------ Available records ------

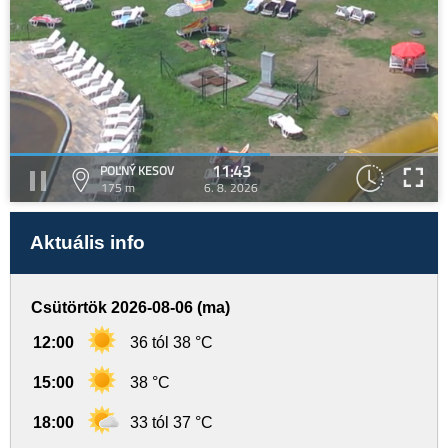
11:43
POĽNÝ KESOV
175 m
6. 8. 2026
Aktuális info
Csütörtök 2026-08-06 (ma)
12:00
36 tól 38 °C
15:00
38 °C
18:00
33 tól 37 °C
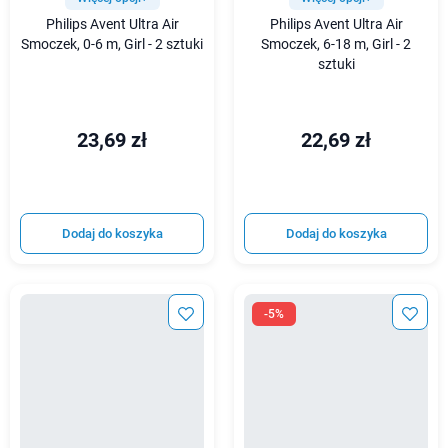
Philips Avent Ultra Air
Philips Avent Ultra Air
Smoczek, 0-6 m, Girl - 2 sztuki
Smoczek, 6-18 m, Girl - 2
sztuki
23,69 zł
22,69 zł
Dodaj do koszyka
Dodaj do koszyka
-5%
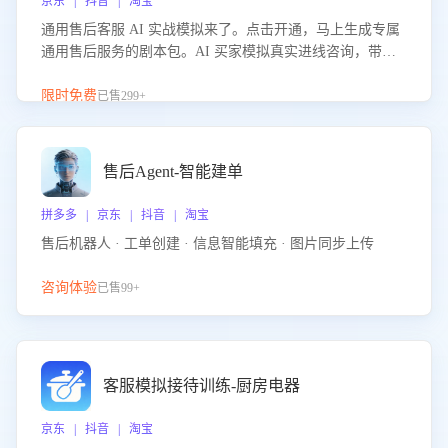
京东 | 抖音 | 淘宝
通用售后客服 AI 实战模拟来了。点击开通，马上生成专属
通用售后服务的剧本包。AI 买家模拟真实进线咨询，带您
的客服团队进行沉浸式训练，快速吃透功能咨询等售后场景
的应对要点，轻松提升服务能力。
限时免费
已售299+
售后Agent-智能建单
拼多多 | 京东 | 抖音 | 淘宝
售后机器人 · 工单创建 · 信息智能填充 · 图片同步上传
咨询体验
已售99+
客服模拟接待训练-厨房电器
京东 | 抖音 | 淘宝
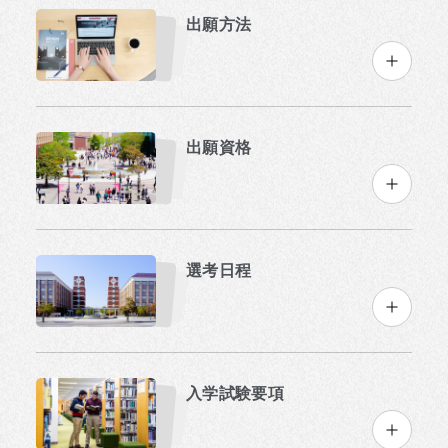
出願方法
出願資格
選考日程
入学試験要項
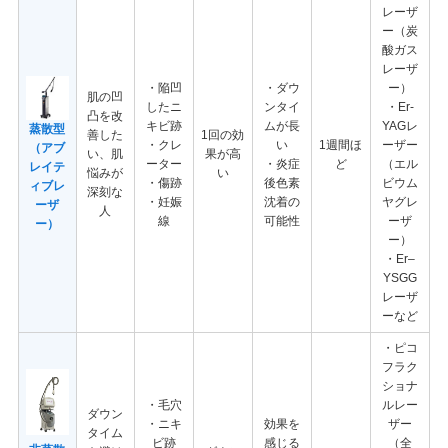
レーザ
ー（炭
酸ガス
レーザ
・陥凹
・ダウ
ー）
肌の凹
したニ
ンタイ
・Er-
凸を改
キビ跡
ムが長
YAGレ
蒸散型
善した
1回の効
・クレ
い
1週間ほ
ーザー
（アブ
い、肌
果が高
ーター
・炎症
ど
（エル
レイテ
悩みが
い
・傷跡
後色素
ビウム
ィブレ
深刻な
・妊娠
沈着の
ヤグレ
ーザ
人
線
可能性
ーザ
ー）
ー）
・Er–
YSGG
レーザ
ーなど
・ピコ
フラク
ショナ
・毛穴
ルレー
ダウン
・ニキ
効果を
ザー
タイム
ビ跡
感じる
（全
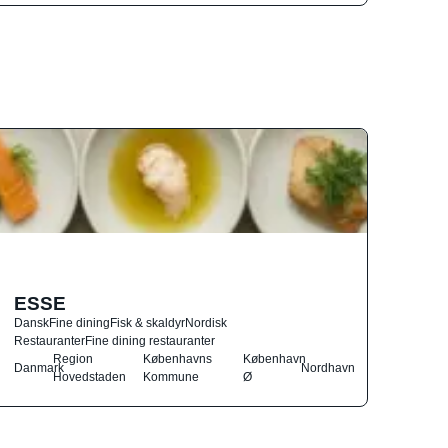
ESSE
Dansk
Fine dining
Fisk & skaldyr
Nordisk
Restauranter
Fine dining restauranter
Region
Københavns
København
Danmark
Nordhavn
Hovedstaden
Kommune
Ø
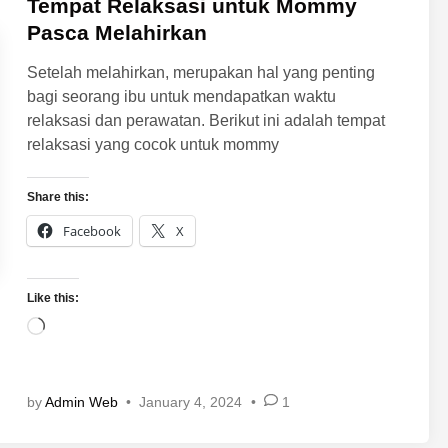
e
Tempat Relaksasi untuk Mommy
d
Pasca Melahirkan
i
Setelah melahirkan, merupakan hal yang penting
n
bagi seorang ibu untuk mendapatkan waktu
relaksasi dan perawatan. Berikut ini adalah tempat
relaksasi yang cocok untuk mommy
Share this:
Facebook
X
Like this:
L
o
a
d
by
Admin Web
•
January 4, 2024
•
1
i
n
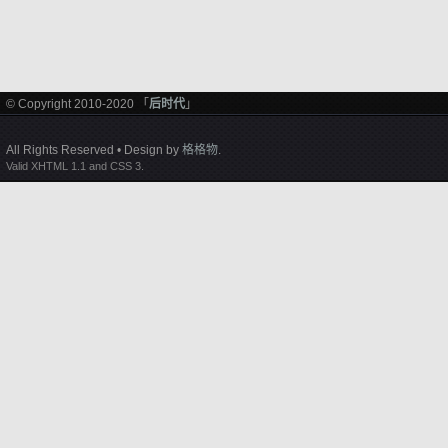
© Copyright 2010-2020 「
后时代
」
All Rights Reserved • Design by
格格物
.
Valid XHTML 1.1 and CSS 3.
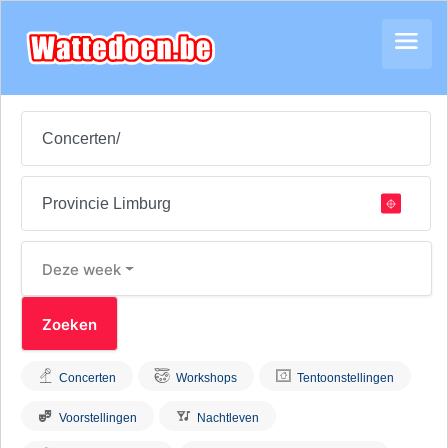
Deze week
Concerten
Workshops
Tentoonstellingen
Voorstellingen
Nachtleven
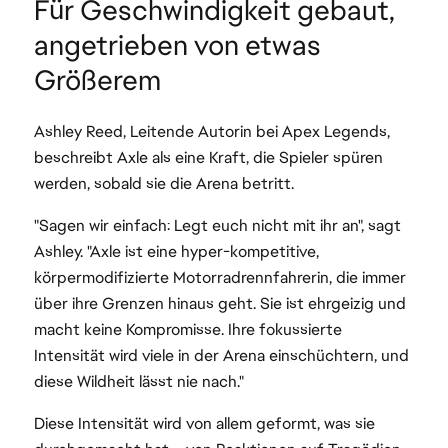
Für Geschwindigkeit gebaut,
angetrieben von etwas
Größerem
Ashley Reed, Leitende Autorin bei Apex Legends,
beschreibt Axle als eine Kraft, die Spieler spüren
werden, sobald sie die Arena betritt.
"Sagen wir einfach: Legt euch nicht mit ihr an", sagt
Ashley. "Axle ist eine hyper-kompetitive,
körpermodifizierte Motorradrennfahrerin, die immer
über ihre Grenzen hinaus geht. Sie ist ehrgeizig und
macht keine Kompromisse. Ihre fokussierte
Intensität wird viele in der Arena einschüchtern, und
diese Wildheit lässt nie nach."
Diese Intensität wird von allem geformt, was sie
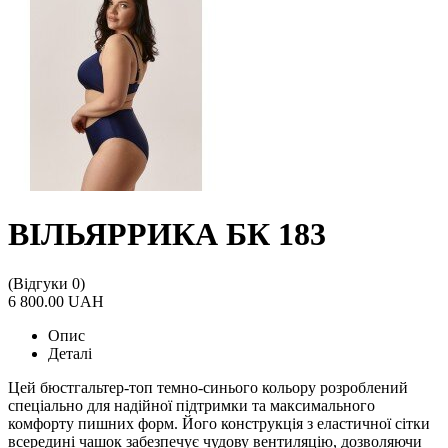
ВІЛЬЯРРИКА БК 183
(Відгуки 0)
6 800.00 UAH
Опис
Деталі
Цей бюстгальтер-топ темно-синього кольору розроблений
спеціально для надійної підтримки та максимального
комфорту пишних форм. Його конструкція з еластичної сітки
всередині чашок забезпечує чудову вентиляцію, дозволяючи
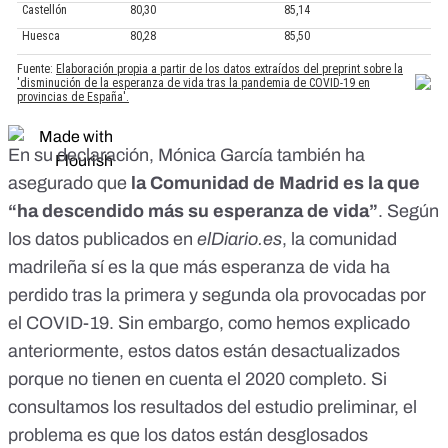
En su declaración, Mónica García también ha
asegurado que
la Comunidad de Madrid es la que
“ha descendido más su esperanza de vida”
. Según
los datos publicados en
elDiario.es
, la comunidad
madrileña sí es la que más esperanza de vida ha
perdido tras la primera y segunda ola provocadas por
el COVID-19. Sin embargo, como hemos explicado
anteriormente, estos datos están desactualizados
porque no tienen en cuenta el 2020 completo. Si
consultamos los resultados del estudio preliminar, el
problema es que los datos están desglosados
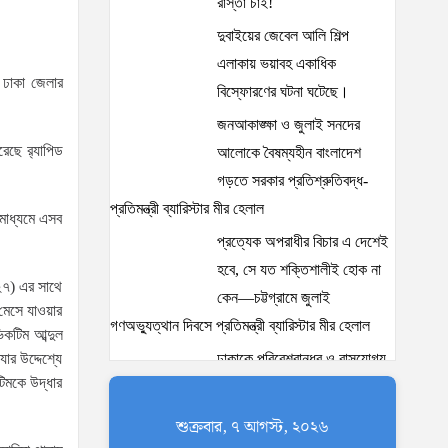
রাস্তা চাই!
দুবাইয়ের জেবেল আলি শিল্প
এলাকায় ভয়াবহ একাধিক
 ঢাকা জেলার
বিস্ফোরণের ঘটনা ঘটেছে।
জনআকাঙ্ক্ষা ও জুলাই সনদের
ছে র‌্যাপিড
আলোকে বৈষম্যহীন বাংলাদেশ
গড়তে সরকার প্রতিশ্রুতিবদ্ধ-
প্রতিমন্ত্রী ব্যারিস্টার মীর হেলাল
 মাধ্যমে এসব
প্রত্যেক অপরাধীর বিচার এ দেশেই
হবে, সে যত শক্তিশালীই হোক না
(২৭) এর সাথে
কেন—চট্টগ্রামে জুলাই
 মেসে যাওয়ার
গণঅভ্যুত্থান দিবসে প্রতিমন্ত্রী ব্যারিস্টার মীর হেলাল
কটিম আব্দুল
ার উদ্দেশ্যে
ঢাকাকে পরিবেশবান্ধব ও বাসযোগ্য
িমকে উদ্ধার
করতে সরকারের পাশাপাশি
নাগরিকদের দায়িত্বশীল ভূমিকা
শুক্রবার, ৭ আগস্ট, ২০২৬
পালন করতে হবে: স্থানীয় সরকার প্রতিমন্ত্রী মীর শাহে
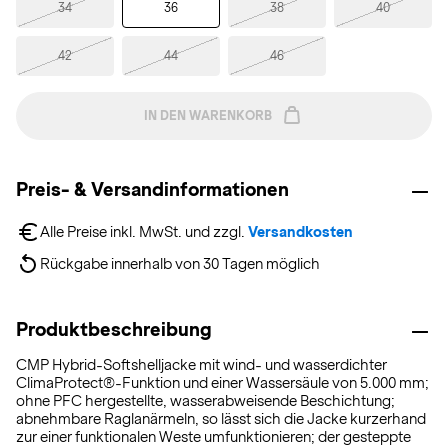
34
36
38
40
42
44
46
IN DEN WARENKORB
Preis- & Versandinformationen
Alle Preise inkl. MwSt. und zzgl. 
Versandkosten
Rückgabe innerhalb von 30 Tagen möglich
Produktbeschreibung
CMP Hybrid-Softshelljacke mit wind- und wasserdichter
ClimaProtect®-Funktion und einer Wassersäule von 5.000 mm;
ohne PFC hergestellte, wasserabweisende Beschichtung;
abnehmbare Raglanärmeln, so lässt sich die Jacke kurzerhand
zur einer funktionalen Weste umfunktionieren; der gesteppte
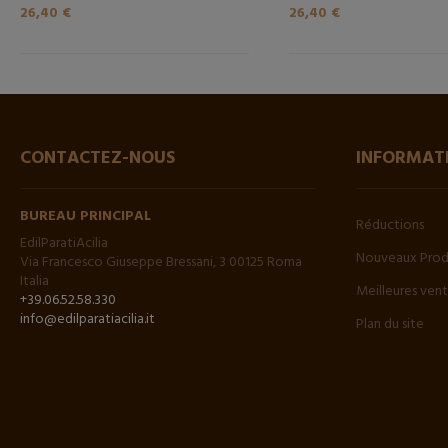
26,40 €
26,40 €
CONTACTEZ-NOUS
INFORMAT
BUREAU PRINCIPAL
Réductions
EdilParatiAcilia
Nouveaux Prod
Via Francesco Giuseppe Bressani, 3 00125 Roma
Italia
Meilleures ven
+39.06.52.58.330
info@edilparatiacilia.it
Plan du site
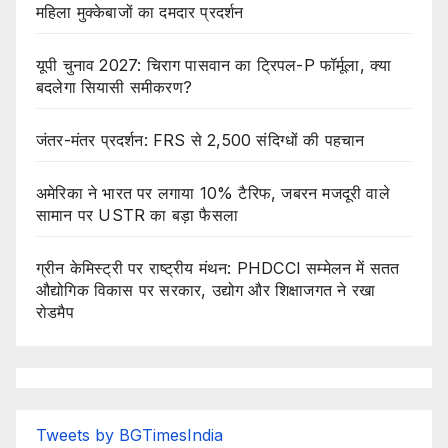
महिला मुक्केबाजों का दमदार प्रदर्शन
यूपी चुनाव 2027: चिराग पासवान का ट्रिपल-P फॉर्मूला, क्या
बदलेगा सियासी समीकरण?
जंतर-मंतर प्रदर्शन: FRS से 2,500 संदिग्धों की पहचान
अमेरिका ने भारत पर लगाया 10% टैरिफ, जबरन मजदूरी वाले
सामान पर USTR का बड़ा फैसला
ग्रीन केमिस्ट्री पर राष्ट्रीय मंथन: PHDCCI सम्मेलन में सतत
औद्योगिक विकास पर सरकार, उद्योग और शिक्षाजगत ने रखा
रोडमैप
Tweets by BGTimesIndia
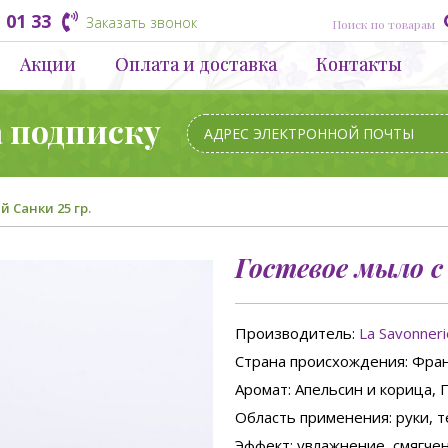
 01 33
Заказать звонок
Акции
Оплата и доставка
Контакты
а подписку
 Санки 25 гр.
Гостевое мыло с 
Производитель:
La Savonner
Страна происхождения
: Фра
Аромат
: Апельсин и корица,
Область применения
: руки, 
Эффект
: увлажнение, смягче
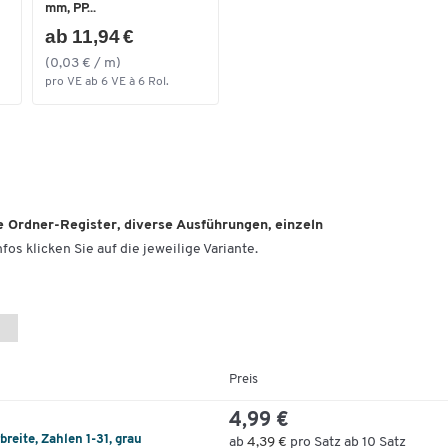
mm, PP...
ab 11,94 €
(0,03 € / m)
pro VE ab 6 VE à 6 Rol.
e Ordner-Register, diverse Ausführungen, einzeln
fos klicken Sie auf die jeweilige Variante.
Preis
4,99 €
reite, Zahlen 1-31, grau
ab
4,39 €
pro Satz ab 10 Satz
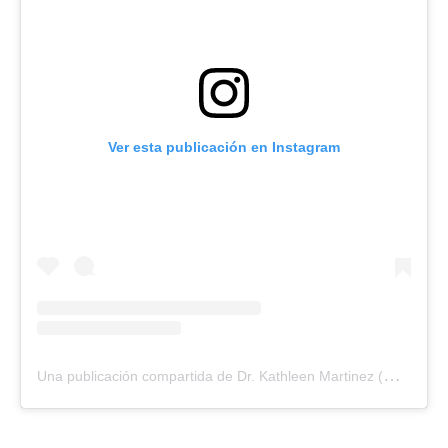
Ver esta publicación en Instagram
U
na publicación compartida de Dr. Kathleen Martinez (@drkathleenmartinez)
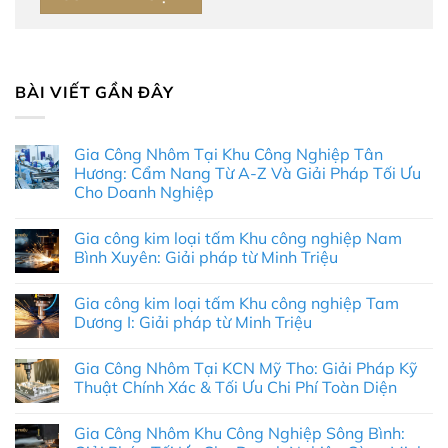
BÀI VIẾT GẦN ĐÂY
Gia Công Nhôm Tại Khu Công Nghiệp Tân
Hương: Cẩm Nang Từ A-Z Và Giải Pháp Tối Ưu
Cho Doanh Nghiệp
Không
có
Gia công kim loại tấm Khu công nghiệp Nam
bình
luận
Bình Xuyên: Giải pháp từ Minh Triệu
ở
Gia
Không
Công
có
Gia công kim loại tấm Khu công nghiệp Tam
Nhôm
bình
Tại
luận
Dương I: Giải pháp từ Minh Triệu
Khu
ở
Công
Gia
Không
Nghiệp
công
có
Gia Công Nhôm Tại KCN Mỹ Tho: Giải Pháp Kỹ
Tân
kim
bình
Hương:
loại
luận
Thuật Chính Xác & Tối Ưu Chi Phí Toàn Diện
Cẩm
tấm
ở
Nang
Khu
Gia
Không
Từ
công
công
có
Gia Công Nhôm Khu Công Nghiệp Sông Bình:
A-
nghiệp
kim
bình
Z
Nam
loại
luận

------

### Aim of the exercise
The output is the stretch above from the line with "relaksasi dan perawatan." through the line with "werden, sobald sie die Arena betritt.", copied word for word with both ends kept and every picture dropped.

### Answer box
relaksasi dan perawatan. Berikut ini adalah tempat
relaksasi yang cocok untuk mommy
Share this:
Facebook
X
Like this:
L
o
a
d
by
Admin Web
•
January 4, 2024
•
1
i
n
© Copyright 2010-2020 「
后时代
」
All Rights Reserved • Design by
格格物
.
Valid XHTML 1.1 and CSS 3.
Deze week
Concerten
Workshops
Tentoonstellingen
Voorstellingen
Nachtleven
Für Geschwindigkeit gebaut,
angetrieben von etwas
Größerem
Ashley Reed, Leitende Autorin bei Apex Legends,
beschreibt Axle als eine Kraft, die Spieler spüren
werden, sobald sie die Arena betritt.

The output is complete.